On the surface, the film has a familiar look and adopts a largely traditional, classical approach to its storytelling, supported by Evgueni Galperine\'s delicate scoring. But from a larger perspective, Jiang\'s semi-autobiographical script can be seen as one of several recent examples - the latest being Li Fangfang\'s Heaven Eternal, Earth Everlasting, which deals with the \'80s generation - that have helped to untie the Gordian Knot that for so long bound growing-up/large family dramas to political changes in China\'s 20th-century history. Jiang\'s point is that, under the headline changes, daily life still went on as usual.
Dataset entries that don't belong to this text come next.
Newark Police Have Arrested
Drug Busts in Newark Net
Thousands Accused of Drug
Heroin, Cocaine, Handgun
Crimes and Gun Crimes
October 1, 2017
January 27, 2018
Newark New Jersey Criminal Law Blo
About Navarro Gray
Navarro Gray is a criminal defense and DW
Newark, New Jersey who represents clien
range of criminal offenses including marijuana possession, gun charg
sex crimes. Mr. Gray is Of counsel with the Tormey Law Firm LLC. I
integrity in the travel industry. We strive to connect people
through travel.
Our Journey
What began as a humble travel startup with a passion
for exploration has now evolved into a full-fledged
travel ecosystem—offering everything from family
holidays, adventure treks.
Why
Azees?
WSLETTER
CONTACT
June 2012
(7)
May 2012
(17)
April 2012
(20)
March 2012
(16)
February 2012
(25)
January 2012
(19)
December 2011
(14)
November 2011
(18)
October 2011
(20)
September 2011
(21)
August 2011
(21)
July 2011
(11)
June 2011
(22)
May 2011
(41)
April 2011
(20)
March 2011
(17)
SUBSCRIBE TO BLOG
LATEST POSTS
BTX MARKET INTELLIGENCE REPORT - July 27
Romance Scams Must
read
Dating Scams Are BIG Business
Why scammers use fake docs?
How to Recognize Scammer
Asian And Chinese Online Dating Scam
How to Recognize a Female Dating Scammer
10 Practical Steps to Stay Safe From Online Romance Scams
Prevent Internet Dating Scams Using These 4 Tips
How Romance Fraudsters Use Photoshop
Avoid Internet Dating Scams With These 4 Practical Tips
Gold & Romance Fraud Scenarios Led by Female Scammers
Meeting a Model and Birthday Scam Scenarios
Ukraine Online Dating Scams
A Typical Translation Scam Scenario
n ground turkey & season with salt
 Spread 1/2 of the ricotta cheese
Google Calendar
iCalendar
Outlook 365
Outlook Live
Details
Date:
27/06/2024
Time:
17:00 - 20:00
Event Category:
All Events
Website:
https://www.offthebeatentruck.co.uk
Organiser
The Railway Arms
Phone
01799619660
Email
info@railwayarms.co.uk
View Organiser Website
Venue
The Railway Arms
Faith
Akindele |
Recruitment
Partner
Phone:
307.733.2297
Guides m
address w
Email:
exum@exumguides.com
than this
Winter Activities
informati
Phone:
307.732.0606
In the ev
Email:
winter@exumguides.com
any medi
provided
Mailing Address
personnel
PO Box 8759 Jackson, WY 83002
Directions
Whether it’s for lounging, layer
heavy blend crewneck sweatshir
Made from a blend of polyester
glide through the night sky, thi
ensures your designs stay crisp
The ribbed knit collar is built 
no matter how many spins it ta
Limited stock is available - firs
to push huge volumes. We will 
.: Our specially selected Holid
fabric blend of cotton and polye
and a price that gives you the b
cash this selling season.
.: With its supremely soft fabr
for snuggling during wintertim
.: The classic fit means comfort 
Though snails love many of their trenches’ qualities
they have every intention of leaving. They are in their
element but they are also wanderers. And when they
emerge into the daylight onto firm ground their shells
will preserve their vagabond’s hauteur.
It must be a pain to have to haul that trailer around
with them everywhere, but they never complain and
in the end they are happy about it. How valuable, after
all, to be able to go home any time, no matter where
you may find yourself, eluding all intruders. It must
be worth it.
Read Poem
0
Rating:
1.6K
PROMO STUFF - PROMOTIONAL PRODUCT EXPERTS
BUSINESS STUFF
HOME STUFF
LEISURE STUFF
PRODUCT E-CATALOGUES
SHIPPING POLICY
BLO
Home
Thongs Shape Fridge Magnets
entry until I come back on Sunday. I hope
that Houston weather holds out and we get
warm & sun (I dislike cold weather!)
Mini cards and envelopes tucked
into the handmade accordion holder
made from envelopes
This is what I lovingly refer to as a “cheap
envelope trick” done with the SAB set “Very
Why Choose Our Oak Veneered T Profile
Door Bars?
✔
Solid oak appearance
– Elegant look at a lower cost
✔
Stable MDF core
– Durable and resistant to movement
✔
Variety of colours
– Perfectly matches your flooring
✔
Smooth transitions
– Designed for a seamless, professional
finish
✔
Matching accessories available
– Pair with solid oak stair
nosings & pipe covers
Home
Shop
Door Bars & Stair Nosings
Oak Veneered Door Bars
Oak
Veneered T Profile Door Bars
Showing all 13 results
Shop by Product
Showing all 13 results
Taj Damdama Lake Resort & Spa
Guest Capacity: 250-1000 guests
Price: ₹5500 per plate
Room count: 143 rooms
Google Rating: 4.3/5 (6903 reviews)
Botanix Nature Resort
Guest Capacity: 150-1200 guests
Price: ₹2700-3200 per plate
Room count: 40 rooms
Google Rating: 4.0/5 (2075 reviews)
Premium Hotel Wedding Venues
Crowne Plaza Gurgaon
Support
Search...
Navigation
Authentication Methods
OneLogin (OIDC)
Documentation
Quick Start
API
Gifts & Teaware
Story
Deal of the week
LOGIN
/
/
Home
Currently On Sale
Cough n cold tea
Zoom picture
Also, her heroine is hardly a traditional one: sustained by her grandfather\'s lies that her mum and dad really are "turning the desert into fertile land", she first becomes obsessed with becoming a gymnast - despite being blacked at school for having "rightist" parents - but later just lets it drop when it\'s obvious she\'ll never be a champion. Lan is not a parable about one person succeeding; it\'s more about time passing, and people with it.
For a film debut by an actress, Lan is pretty restrained in its performances. Jiang isn\'t afraid to let her emotions go when the situation requires it - witness the extraordinary, but totally exhilarating, moment when Xiaolan "flies" above all her problems - and the way in which the natural and industrial worlds are caught both on the soundtrack and in the beautiful cinematography by Jong Lin.